Mardi,La forêt est l'atout majeur du Brésil, pays hôte. Afin d'attirer l'attention du monde entier sur le rôle vital des forêts tropicales, le Brésil lancera un nouveau fonds mondial, le « Forever Rainforest Fund » (TFFF). Ce fonds vise à collecter jusqu'à 25 milliards de dollars auprès des pays donateurs et 100 milliards de dollars auprès du secteur privé. Les fonds seront investis sur les marchés financiers et les bénéfices serviront à récompenser les pays possédant un important couvert forestier et qui ont su préserver leurs forêts. C'est une idée novatrice, mais paradoxalement, elle arrive à un moment critique. Selon Global Forest Watch, la destruction des forêts tropicales primaires a atteint un niveau record en 2024. Chaque minute, la superficie forestière mondiale équivaut à 18 terrains de football. Le TFFF constituera-t-il un « pas en avant pour la protection des forêts tropicales », comme l'espère Greenpeace, ou sera-t-il insuffisant et trop tardif ?

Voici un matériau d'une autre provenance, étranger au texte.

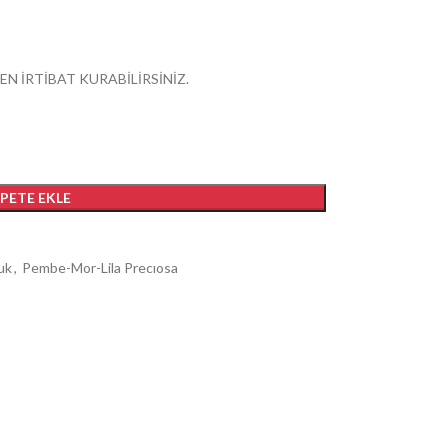
EN İRTİBAT KURABİLİRSİNİZ.
EPETE EKLE
uk
,
Pembe-Mor-Lila Precıosa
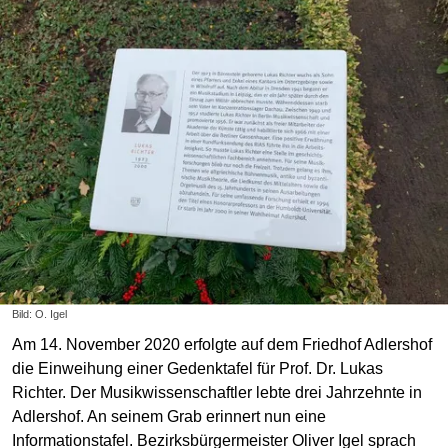
Bild: O. Igel
Am 14. November 2020 erfolgte auf dem Friedhof Adlershof
die Einweihung einer Gedenktafel für Prof. Dr. Lukas
Richter. Der Musikwissenschaftler lebte drei Jahrzehnte in
Adlershof. An seinem Grab erinnert nun eine
Informationstafel. Bezirksbürgermeister Oliver Igel sprach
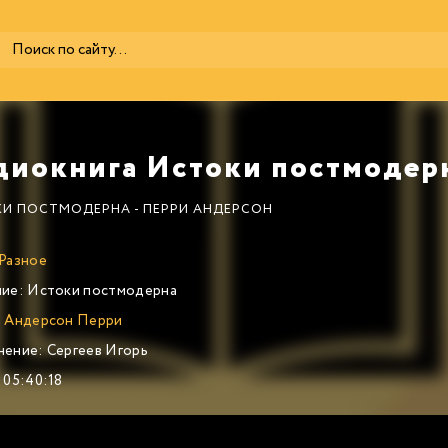
И ПОСТМОДЕРНА - ПЕРРИ АНДЕРСОН
Разное
ие:
Истоки постмодерна
:
Андерсон Перри
нение:
Сергеев Игорь
05:40:18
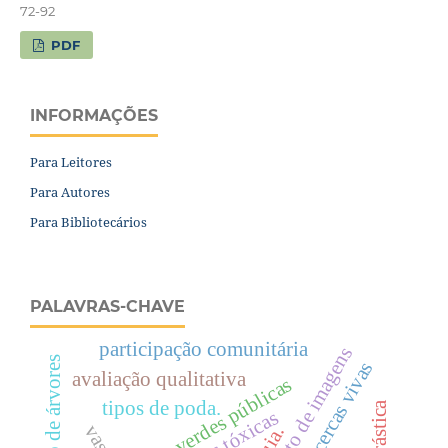
72-92
PDF
INFORMAÇÕES
Para Leitores
Para Autores
Para Bibliotecários
PALAVRAS-CHAVE
participação comunitária
processamento de imagens
cercas vivas
avaliação qualitativa
Áreas verdes públicas
tipos de poda.
vasos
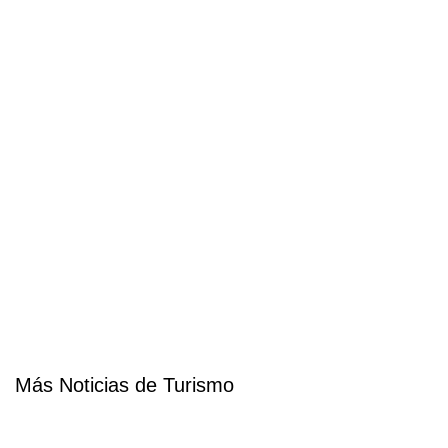
Más Noticias de Turismo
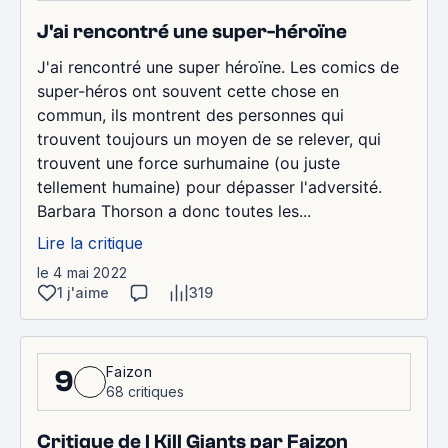
J'ai rencontré une super-héroïne
J'ai rencontré une super héroïne. Les comics de
super-héros ont souvent cette chose en
commun, ils montrent des personnes qui
trouvent toujours un moyen de se relever, qui
trouvent une force surhumaine (ou juste
tellement humaine) pour dépasser l'adversité.
Barbara Thorson a donc toutes les...
Lire la critique
le 4 mai 2022
1 j'aime
319
Faizon
9
68 critiques
Critique de I Kill Giants par Faizon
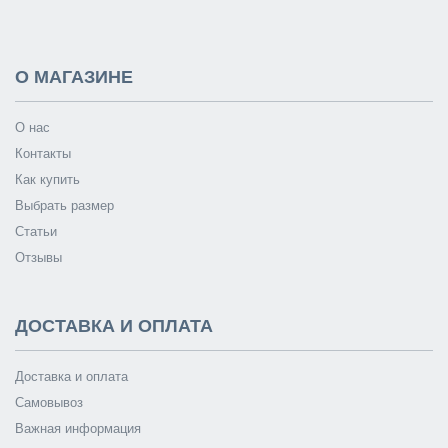
О МАГАЗИНЕ
О нас
Контакты
Как купить
Выбрать размер
Статьи
Отзывы
ДОСТАВКА И ОПЛАТА
Доставка и оплата
Самовывоз
Важная информация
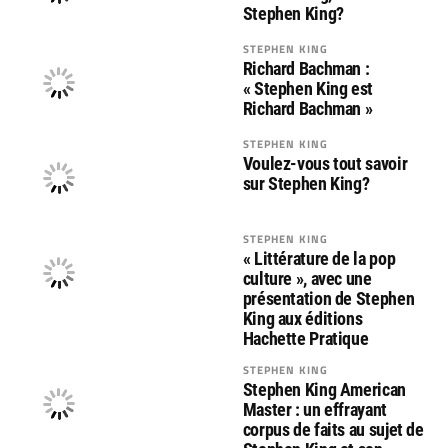
Stephen King?
STEPHEN KING
Richard Bachman :
« Stephen King est
Richard Bachman »
STEPHEN KING
Voulez-vous tout savoir
sur Stephen King?
STEPHEN KING
« Littérature de la pop
culture », avec une
présentation de Stephen
King aux éditions
Hachette Pratique
STEPHEN KING
Stephen King American
Master : un effrayant
corpus de faits au sujet de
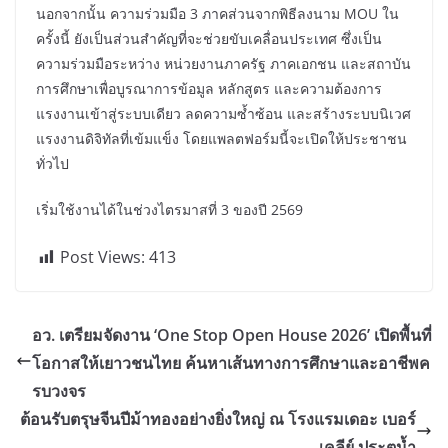
นอกจากนั้น ความร่วมมือ 3 ภาคส่วนจากพิธีลงนาม MOU ใน
ครั้งนี้ ยังเป็นส่วนสำคัญที่จะช่วยขับเคลื่อนประเทศ ซึ่งเป็น
ความร่วมมือระหว่าง หน่วยงานภาครัฐ ภาคเอกชน และสถาบัน
การศึกษาเพื่อบูรณาการข้อมูล หลักสูตร และความต้องการ
แรงงานเข้าสู่ระบบเดียว ลดความซ้ำซ้อน และสร้างระบบนิเวศ
แรงงานดิจิทัลที่เข้มแข็ง โดยแพลตฟอร์มนี้จะเปิดให้ประชาชน
ทั่วไป
เริ่มใช้งานได้ในช่วงไตรมาสที่ 3 ของปี 2569
Post Views:
413
อว. เตรียมจัดงาน ‘One Stop Open House 2026’ เปิดพื้นที่
โอกาสให้เยาวชนไทย ค้นหาเส้นทางการศึกษาและอาชีพค
รบวงจร
ต้อนรับตรุษจีนปีม้าทองอย่างยิ่งใหญ่ ณ โรงแรมเดอะ เบอร์
เคลีย์ ประตูน้ำ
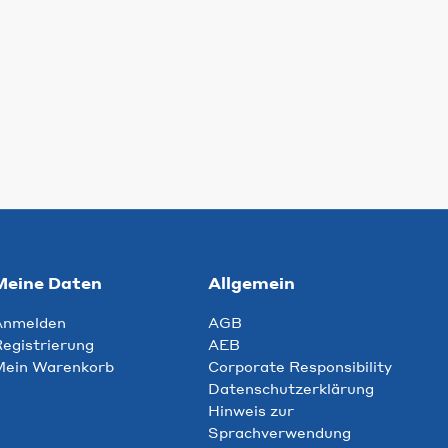
Meine Daten
Allgemein
Anmelden
AGB
egistrierung
AEB
Mein Warenkorb
Corporate Responsibility
Datenschutzerklärung
Hinweis zur
Sprachverwendung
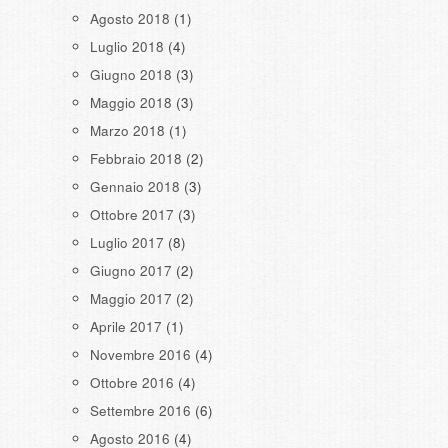
Agosto 2018
(1)
Luglio 2018
(4)
Giugno 2018
(3)
Maggio 2018
(3)
Marzo 2018
(1)
Febbraio 2018
(2)
Gennaio 2018
(3)
Ottobre 2017
(3)
Luglio 2017
(8)
Giugno 2017
(2)
Maggio 2017
(2)
Aprile 2017
(1)
Novembre 2016
(4)
Ottobre 2016
(4)
Settembre 2016
(6)
Agosto 2016
(4)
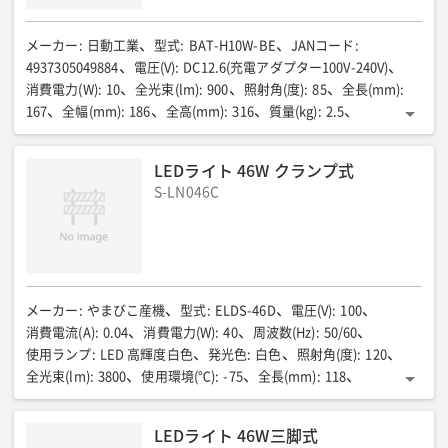
メーカー
:
日動工業
型式
:
BAT-H10W-BE
JANコード
:
4937305049884
電圧(V)
:
DC12.6(充電アダプター100V-240V)
消費電力(W)
:
10
全光束(lm)
:
900
照射角(度)
:
85
全長(mm)
:
167
全幅(mm)
:
186
全高(mm)
:
316
質量(kg)
:
2.5
点灯時間(時間)
:
8.5
充電時間(時間)
:
9.5
LEDライト 46W クランプ式
S-LN046C
メーカー
:
やまびこ産機
型式
:
ELDS-46D
電圧(V)
:
100
消費電流(A)
:
0.04
消費電力(W)
:
40
周波数(Hz)
:
50/60
使用ランプ
:
LED 高輝度白色
発光色
:
白色
照射角(度)
:
120
全光束(lm)
:
3800
使用環境(℃)
:
-75
全長(mm)
:
118
全幅(mm)
:
249
全高(mm)
:
168
電源コード(m)
:
3
質量(kg)
:
3
LEDライト 46W三脚式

Il y a trente-trois ans, le monde se réunissait à Rio autour d'un accord fondateur et porteur d'espoir. Trente-trois ans plus tard, le monde se réunit à Belém, divisé et épuisé. La COP30 révèle une triste réalité : alors que les menaces climatiques se font plus pressantes, la solidarité multilatérale pour y faire face se désagrège. L'appel de l'Amazonie est fort et urgent, mais la question cruciale est de savoir si les dirigeants mondiaux, même absents de la région, sont prêts à l'entendre.